**Assigned task**.
The range runs from the line containing "For every named" to the last line of the entries. Copy that range exactly, omitting pictures.
##### Data shown #####
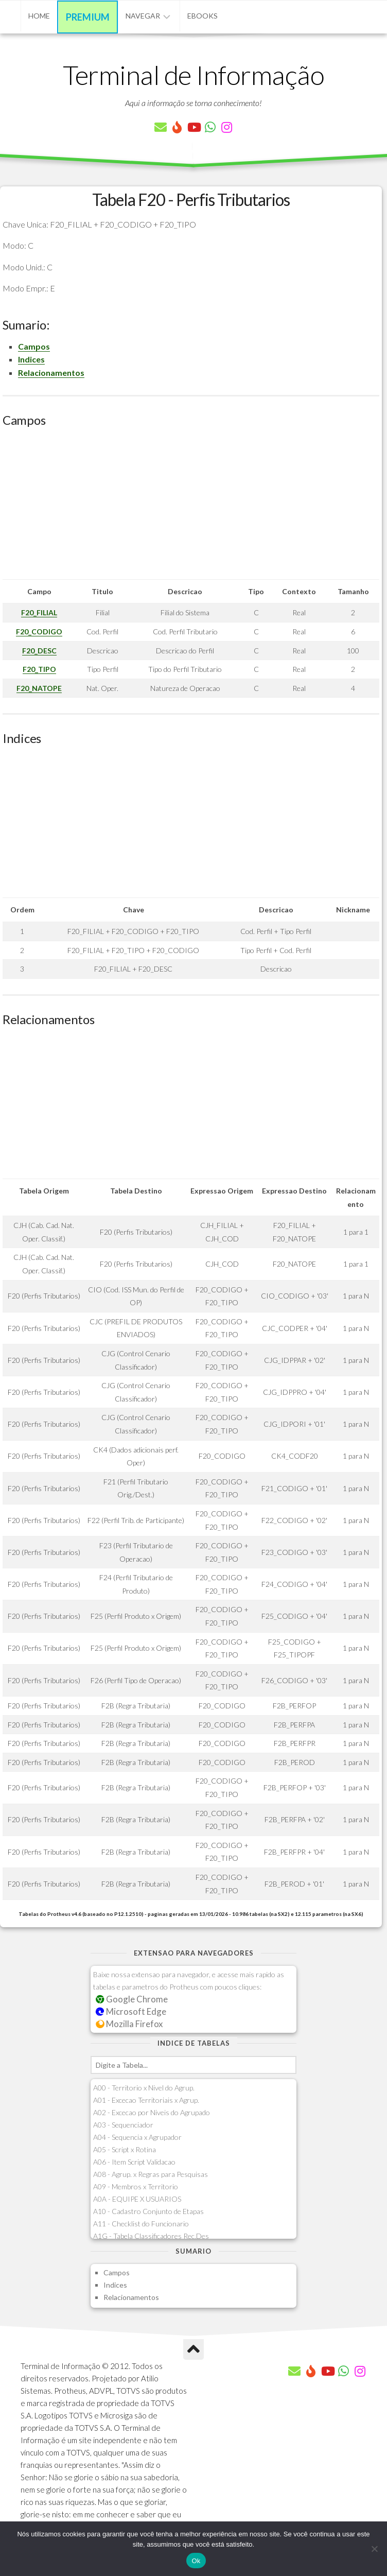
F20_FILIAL (39, 612)
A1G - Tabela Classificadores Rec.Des (151, 2236)
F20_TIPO (39, 669)
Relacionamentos (51, 372)
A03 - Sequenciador (123, 2124)
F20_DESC (39, 650)
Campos (34, 346)
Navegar (143, 15)
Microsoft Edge (131, 2011)
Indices (31, 359)
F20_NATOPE (39, 688)
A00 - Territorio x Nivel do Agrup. (144, 2087)
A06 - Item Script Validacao (134, 2161)
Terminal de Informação (193, 74)
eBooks (202, 15)
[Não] (374, 2549)
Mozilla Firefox (129, 2023)
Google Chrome (132, 1999)
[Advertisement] (191, 507)
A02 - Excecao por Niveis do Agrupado (151, 2112)
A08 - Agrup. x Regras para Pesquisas (150, 2174)
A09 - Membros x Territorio (135, 2186)
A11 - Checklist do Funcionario (141, 2223)
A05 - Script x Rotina (124, 2149)
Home (39, 15)
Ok (195, 2561)
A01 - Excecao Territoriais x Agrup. (146, 2100)
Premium (88, 17)
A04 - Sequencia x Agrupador (137, 2137)
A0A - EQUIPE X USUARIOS (137, 2198)
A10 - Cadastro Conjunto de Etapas (148, 2211)
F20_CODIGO (39, 631)
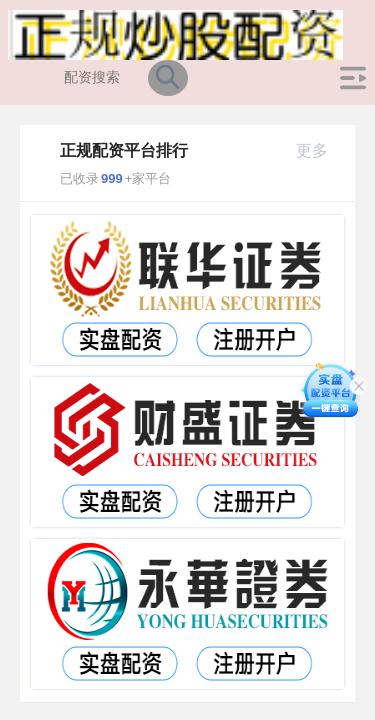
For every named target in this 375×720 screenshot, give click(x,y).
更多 (320, 150)
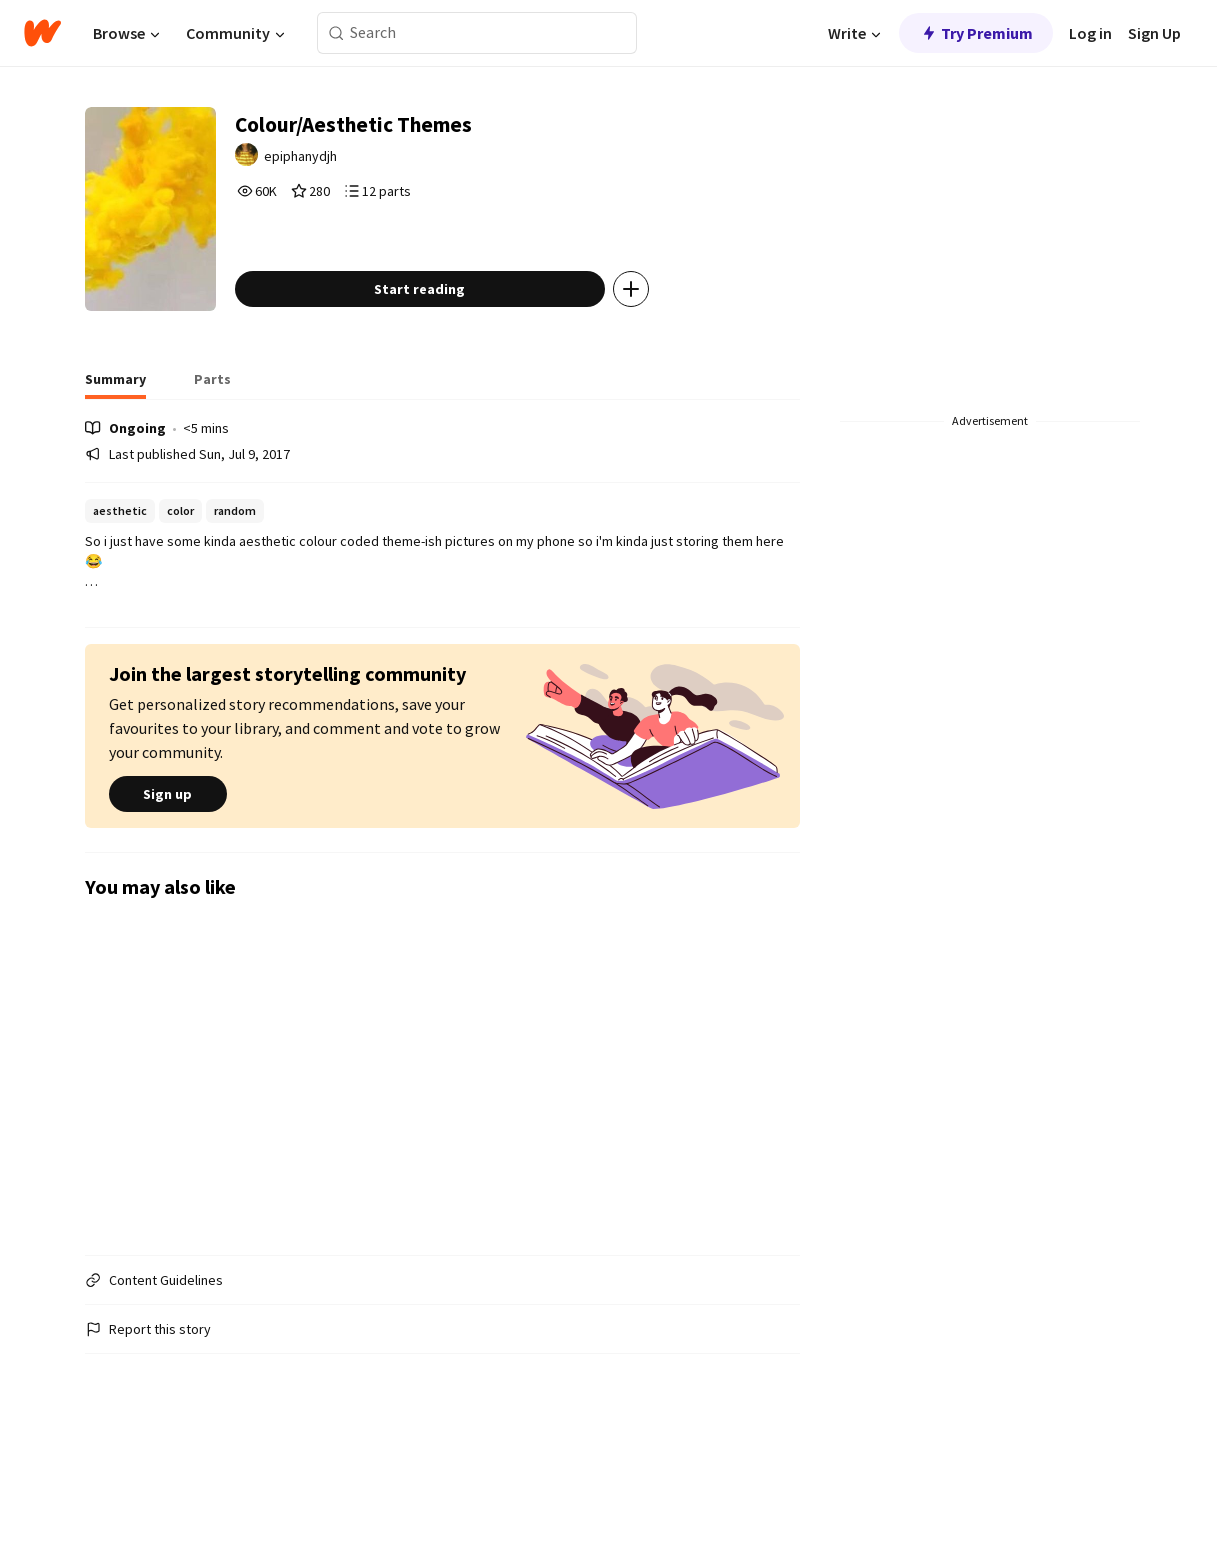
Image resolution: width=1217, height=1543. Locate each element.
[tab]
#####
**Output of the exercise**.
For every named target in this 375×720 screenshot, give click(x,y).
更多 (320, 150)
Image resolution: width=1217, height=1543. Locate each element.
[tab]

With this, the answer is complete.